Like half of all English words, congregants and congregational also owe their origin to Latin, but I’m more fascinated by their English usage.  Before English used it to mean a flock of people herded together for church, "congregation" was a 15th century medical term for “an accumulation of bodily fluids.”  That triggered the metaphor-ometer in my brain.  Fluids coming into the body, fluids going out, fluids flowing through, a dynamic stream that keeps the body viable – and we are the Body of Christ.  We accumulate as a “congregation” in English’s oldest sense, and our regular flow, the movement of our words and wisdom among one another, keeps dispersing the nutrients and the oxygen that keep the whole alive.

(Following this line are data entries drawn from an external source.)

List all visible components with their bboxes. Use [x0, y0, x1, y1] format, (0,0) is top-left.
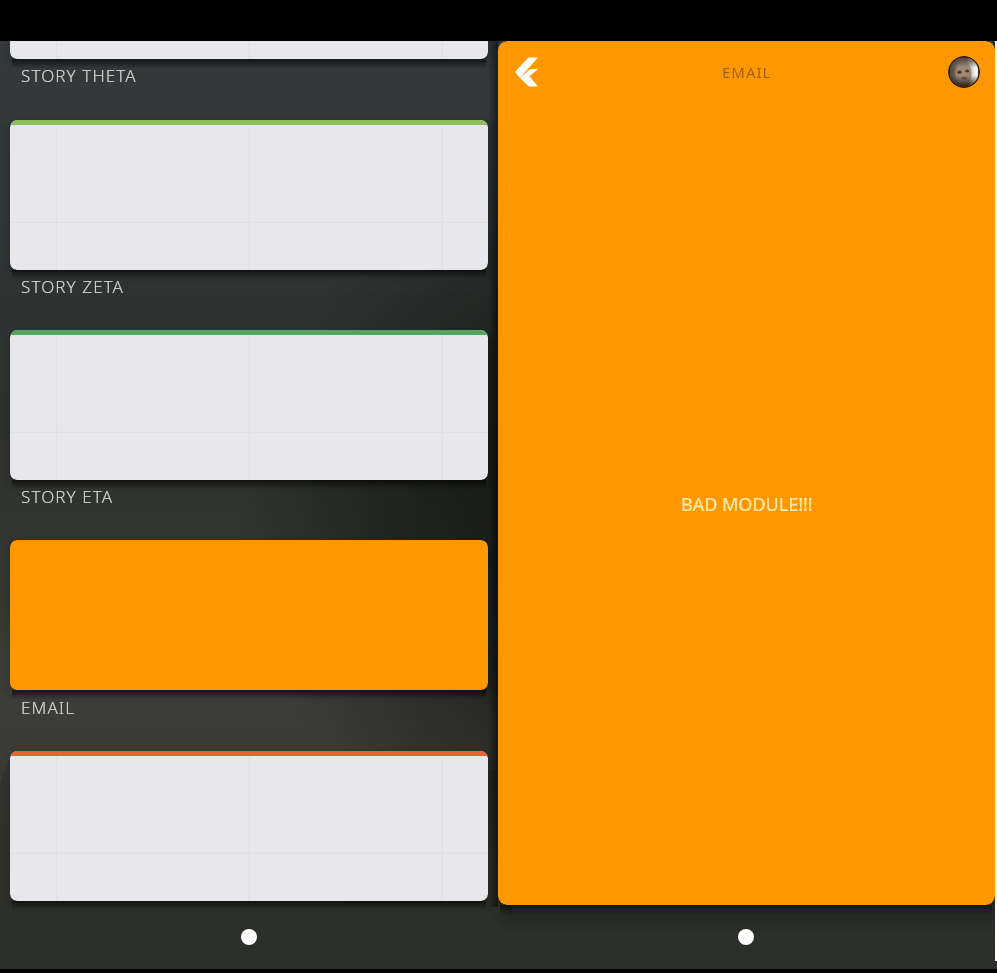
button[interactable]: Profile: [948, 56, 980, 88]
button[interactable]: Home: [241, 929, 257, 945]
button[interactable]: [10, 330, 488, 480]
staticText: STORY THETA: [21, 64, 137, 87]
button[interactable]: [10, 120, 488, 270]
button[interactable]: [10, 0, 488, 59]
staticText: STORY ETA: [21, 485, 114, 508]
staticText: BAD MODULE!!!: [681, 492, 813, 517]
button[interactable]: Home: [738, 929, 754, 945]
staticText: EMAIL: [21, 696, 76, 719]
button[interactable]: [10, 751, 488, 901]
staticText: STORY ZETA: [21, 275, 125, 298]
staticText: EMAIL: [722, 62, 772, 82]
button[interactable]: [10, 540, 488, 690]
button[interactable]: Back: [504, 50, 548, 94]
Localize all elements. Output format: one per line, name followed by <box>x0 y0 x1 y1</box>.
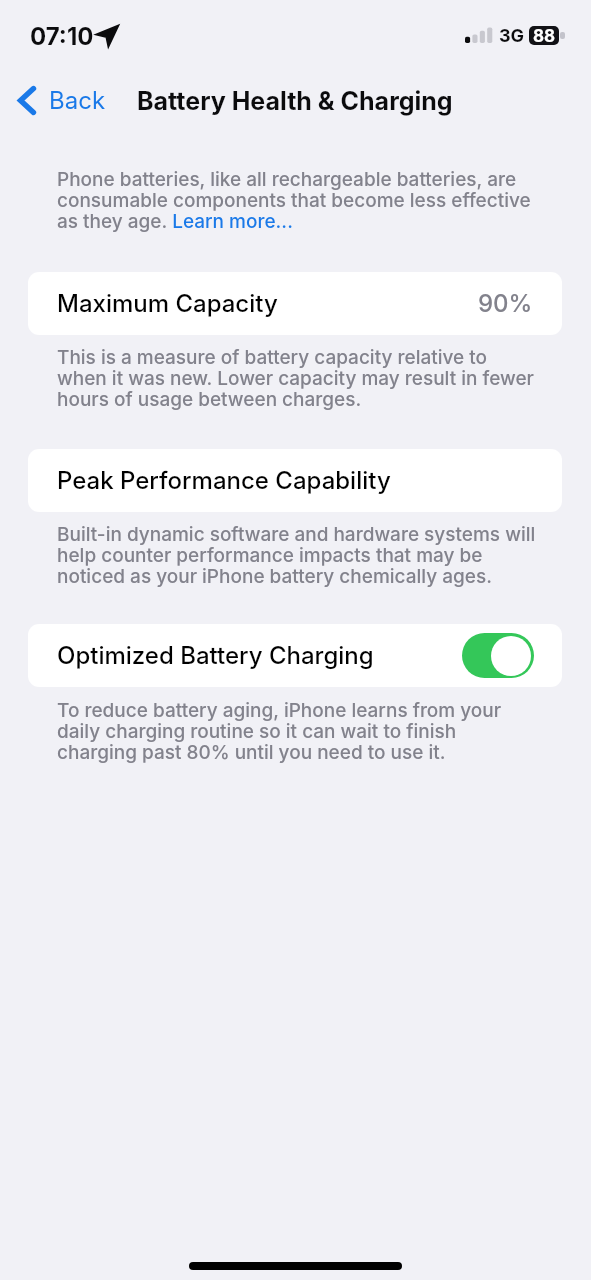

When we stop flowing?  Well, the metaphor turns dark.  We have terms for when a body’s fluids accumulate, turn sluggish, lose their motion and participation in the corporeal flow: edema, ascites, pleural effusion, cardia tamponade, cerebral fluid, a whole bunch of terms you don’t want to hear coming out of your physician’s mouth.  We aren’t stationary observers of the Body.  We are its lifeblood, and we’d better get moving.

 

I Have A Fantasy …

Can congregations ever grow to a point where lay members are willing to carry their biblical share of the praise, worship, speaking, teaching, singing, heart-building and meal-sharing?  Can pastors ever grow to let them?  Sure, there are “worship leaders” in the music ministry and teachers in the Sunday School programs, but what about the myriad other roles that don’t just contribute to a Christian gathering, but make it a Christian gathering?  I can’t help but imagine a movement in the churches that empowers congregants and unburdens pastors by freeing the Body to act as a Body.  It would require laymen to take hold of responsibilities, and it would require clergy to let go of some.  It's a fantasy in which no part of the body is greater than any other part … with Christ as the head.

I know that this vision of the church sounds like a fantasy.  It sounds like commune-building.  It sounds like a bunch of hippies.

It sounds like the Bible.

 

Marana Tha,

 

YoYo Rez / Cosmic Parx

 

P.S.: Bet you thought “shepherdly” was a world I made up.  It isn’t.  It was in common use in the 15th century, and I was feeling 15th-ish today.